▸ REQUIREMENT
Copy out exactly the lines below that run from the one holding "Silverware Golem" to the one holding "th the rest", keeping both of those lines and no others.
SOURCE MATERIAL section start
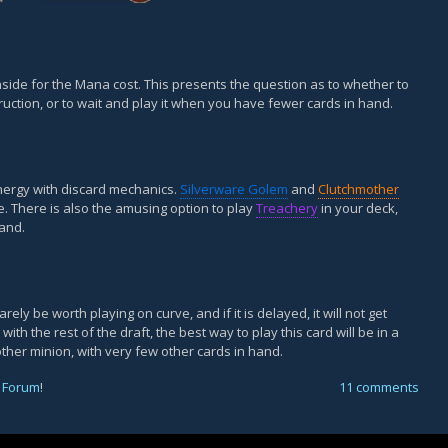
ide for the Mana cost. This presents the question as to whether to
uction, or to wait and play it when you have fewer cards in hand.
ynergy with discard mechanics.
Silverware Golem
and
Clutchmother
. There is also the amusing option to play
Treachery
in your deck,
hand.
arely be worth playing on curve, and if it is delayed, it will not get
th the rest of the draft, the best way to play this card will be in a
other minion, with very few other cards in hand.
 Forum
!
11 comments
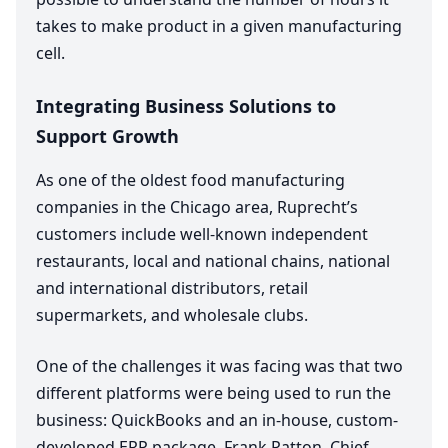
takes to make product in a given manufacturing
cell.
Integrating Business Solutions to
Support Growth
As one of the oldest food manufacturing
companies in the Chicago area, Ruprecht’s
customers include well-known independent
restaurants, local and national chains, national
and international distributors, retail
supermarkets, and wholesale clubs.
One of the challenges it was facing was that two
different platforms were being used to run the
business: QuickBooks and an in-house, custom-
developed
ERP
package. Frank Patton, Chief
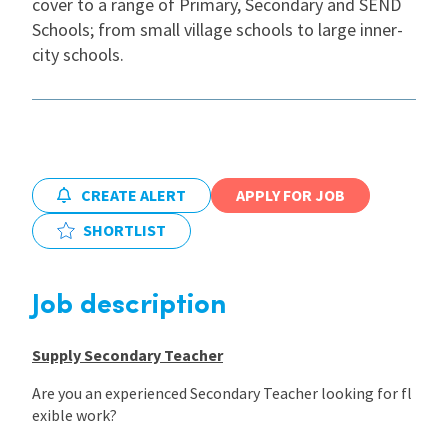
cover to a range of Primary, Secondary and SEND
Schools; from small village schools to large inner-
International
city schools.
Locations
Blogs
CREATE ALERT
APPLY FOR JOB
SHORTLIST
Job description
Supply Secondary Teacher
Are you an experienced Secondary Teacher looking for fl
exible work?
SOURCE MATERIAL section end
▸ RESPONSE AREA
Silverware Golem
and
Clutchmother
. There is also the amusing option to play
Treachery
in your deck,
hand.
arely be worth playing on curve, and if it is delayed, it will not get
th the rest of the draft, the best way to play this card will be in a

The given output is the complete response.